With modern technology allowing for data to be sorted, stored, and searched with comparable ease, challenges that still require actual physical paperwork seem daunting. How did the researchers, businesses, and governments of the past handle the vast amount of written reports generated by daily life? Are there any methods for gathering, sorting, and analyzing physical records that were effective historically, but that modern institutions have lost the will or technical expertise to do?

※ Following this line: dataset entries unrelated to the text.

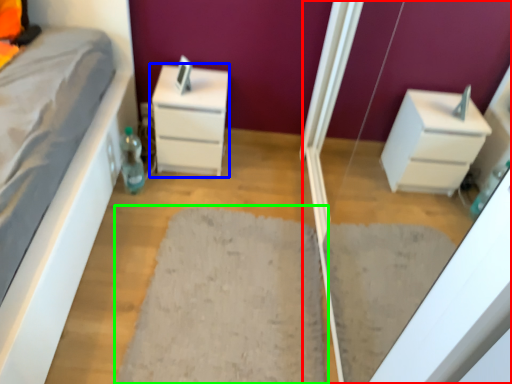 Question: Considering the real-world distances, which object is farthest from screen door (highlighted by a red box)? chest of drawers (highlighted by a blue box) or doormat (highlighted by a green box)?

Choices:
 (A) chest of drawers
 (B) doormat

Answer: (A) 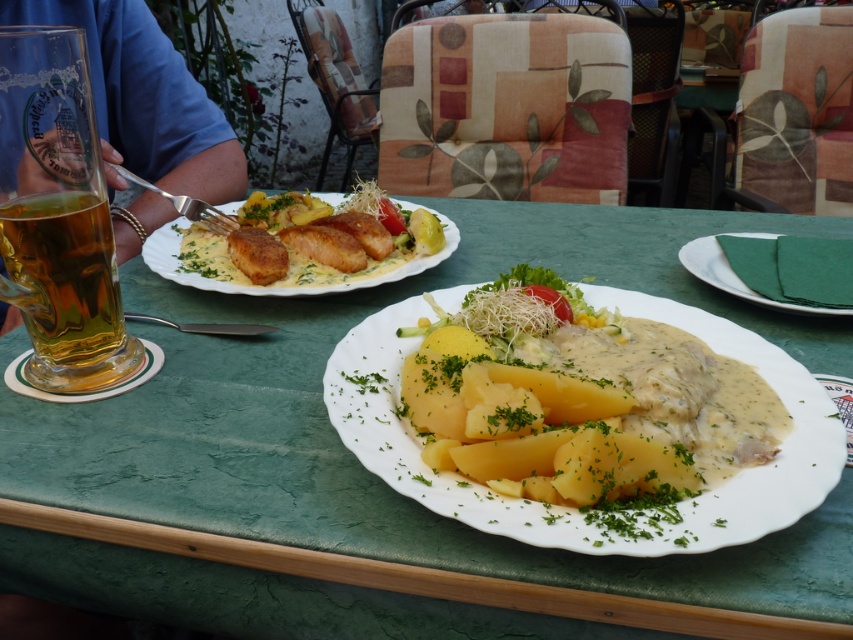 How distant is golden-brown crispy chicken at center from green paper napkin at right?

golden-brown crispy chicken at center and green paper napkin at right are 12.23 inches apart.

From the picture: Between golden-brown crispy chicken at center and green paper napkin at right, which one has more height?

golden-brown crispy chicken at center is taller.

This screenshot has width=853, height=640. Describe the element at coordinates (341, 272) in the screenshot. I see `golden-brown crispy chicken at center` at that location.

The height and width of the screenshot is (640, 853). Identify the location of golden-brown crispy chicken at center. (341, 272).

Does yellow matte potatoes at center have a greater width compared to green paper napkin at right?

Yes, yellow matte potatoes at center is wider than green paper napkin at right.

Is point (450, 364) closer to camera compared to point (775, 304)?

Yes, it is.

What do you see at coordinates (581, 403) in the screenshot? I see `yellow matte potatoes at center` at bounding box center [581, 403].

You are a GUI agent. You are given a task and a screenshot of the screen. Output one action in this format:
    pyautogui.click(x=<x>, y=<y>)
    Task: Click on the yellow matte potatoes at center
    This screenshot has height=640, width=853.
    Given the screenshot: What is the action you would take?
    pyautogui.click(x=581, y=403)

Can you confirm if yellow matte potatoes at center is shorter than golden-brown crispy chicken at center?

Indeed, yellow matte potatoes at center has a lesser height compared to golden-brown crispy chicken at center.

You are a GUI agent. You are given a task and a screenshot of the screen. Output one action in this format:
    pyautogui.click(x=<x>, y=<y>)
    Task: Click on the yellow matte potatoes at center
    
    Given the screenshot: What is the action you would take?
    pyautogui.click(x=581, y=403) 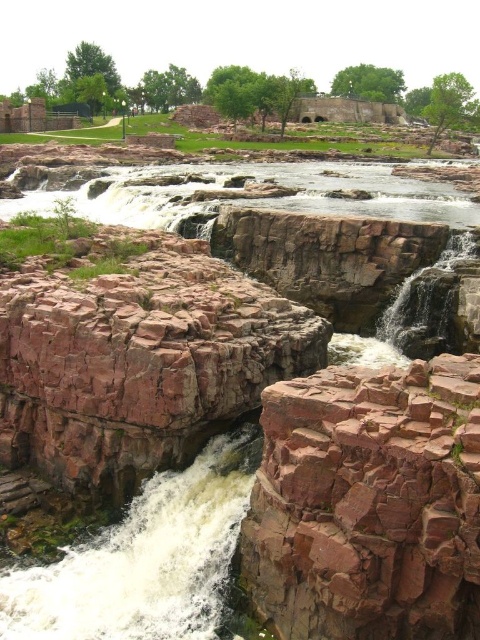 Does rusty stone bridge at center appear on the right side of white frothy water at center?

Indeed, rusty stone bridge at center is positioned on the right side of white frothy water at center.

Is point (275, 412) closer to viewer compared to point (332, 164)?

Yes, it is.

Locate an element on the screen. The height and width of the screenshot is (640, 480). rusty stone bridge at center is located at coordinates (369, 502).

Does point (303, 566) come behind point (167, 483)?

No.

Who is shorter, rusty stone bridge at center or brown rock waterfall at lower left?

With less height is brown rock waterfall at lower left.

You are a GUI agent. You are given a task and a screenshot of the screen. Output one action in this format:
    pyautogui.click(x=<x>, y=<y>)
    Task: Click on the rusty stone bridge at center
    Image resolution: width=480 pixels, height=640 pixels.
    Given the screenshot: What is the action you would take?
    pyautogui.click(x=369, y=502)

Find the location of a particular element. The image size is (480, 640). rusty stone bridge at center is located at coordinates (369, 502).

Does brown rock waterfall at lower left have a greater height compared to white frothy water at center?

No, brown rock waterfall at lower left is not taller than white frothy water at center.

Does point (113, 573) come behind point (354, 182)?

No, (113, 573) is closer to viewer.

Who is more forward, (36, 592) or (84, 212)?

Point (36, 592)

Locate an element on the screen. Image resolution: width=480 pixels, height=640 pixels. brown rock waterfall at lower left is located at coordinates [x=145, y=557]. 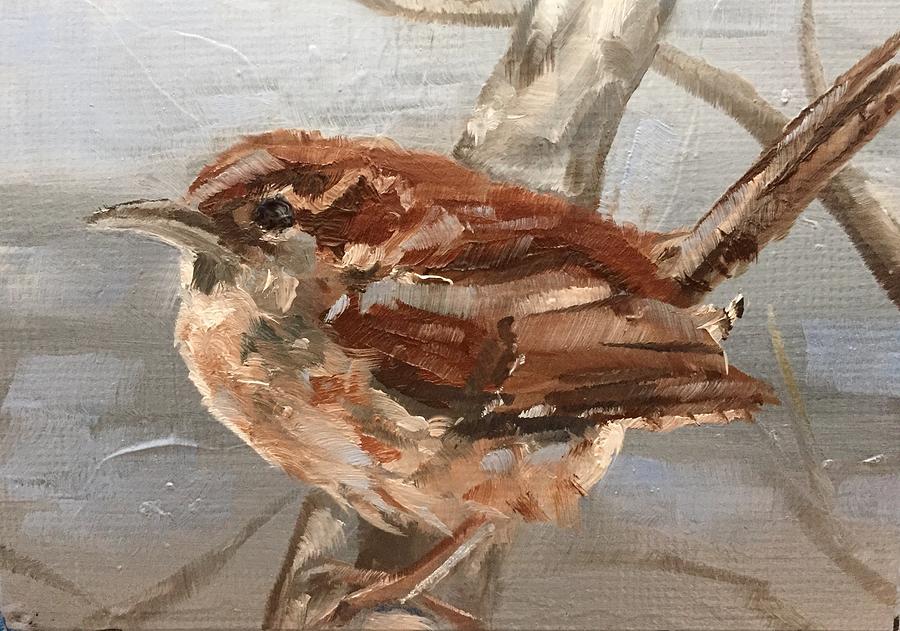 At what (x,y) coordinates should I click in order to perform the action: click on painting of bird. Please return your answer as a coordinate pair (x, y). This screenshot has width=900, height=631. Looking at the image, I should click on (418, 260). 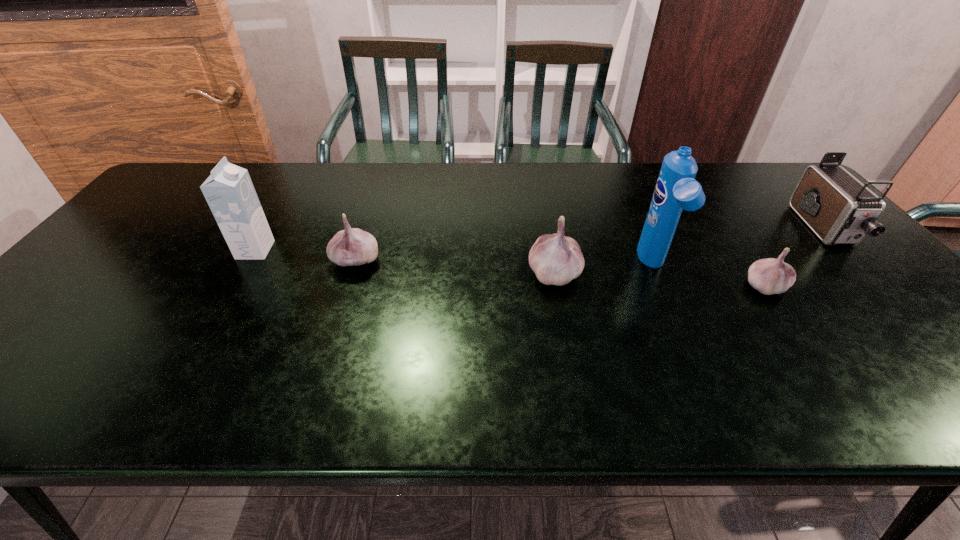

This is a super wide ranging question and I'm not in a position to answer all of it. I'll just touch on a couple of brief points from what I do know.
The Kanesh tablets
The ancient Assyrian site of Kanesh is notable for giving us some really old (couple of millenia BC) examples of how ordinary people stored their data. These were 1) written on clay tablets 2) kept in separate archive rooms 3) organized into distinct containers (baskets, chests, etc) often based on date.
Something notable here is that data takes up lots of space. Forget about getting a library on a USB; a single clay tablet is about the size of a book, which explains how a single family of prolific Kunesh letter-writers could easily fill up an entire room with records.
We also see some examples of early envelopes. Basically, you take a clay tablet and wrap it in another layer of clay. Now the outer shell needs to be broken to see whats inside, and you get a tamper proof seal. Sometimes, if I remember correctly, the message would actually be written on the inside of the 'envelope' clay.
Persian Proclamations
A tried and true method of information dissemination in the ancient world was to have your scribes write down the same thing on many different tablets, then send a tablet out to sit in the main square of population centers. The first example I can think of is the Cyrus Cylinder, where Cyrus the Great wrote down his state model and sent out copies to everyone. His son Darius I followed in his footsteps; we've got a copy of his proclamation from the Behistun Inscription where he lists all his great deeds and then says "Afterwards this inscription I sent off everywhere among the provinces." This general idea carried on in time, evolving into town criers and then newsboys.
This tells us that there was some expectation of literacy throughout the country; probably not everyone, but at least a person per town. In some cases, it was a lot higher than you'd expect.
It also introduces us to an important part of ancient data management: scribes. Royal palaces etc would have legions of scribes to do all the writing and data-organizing, who were trained for years for the job. Ancient data management required a lot of highly skilled humans.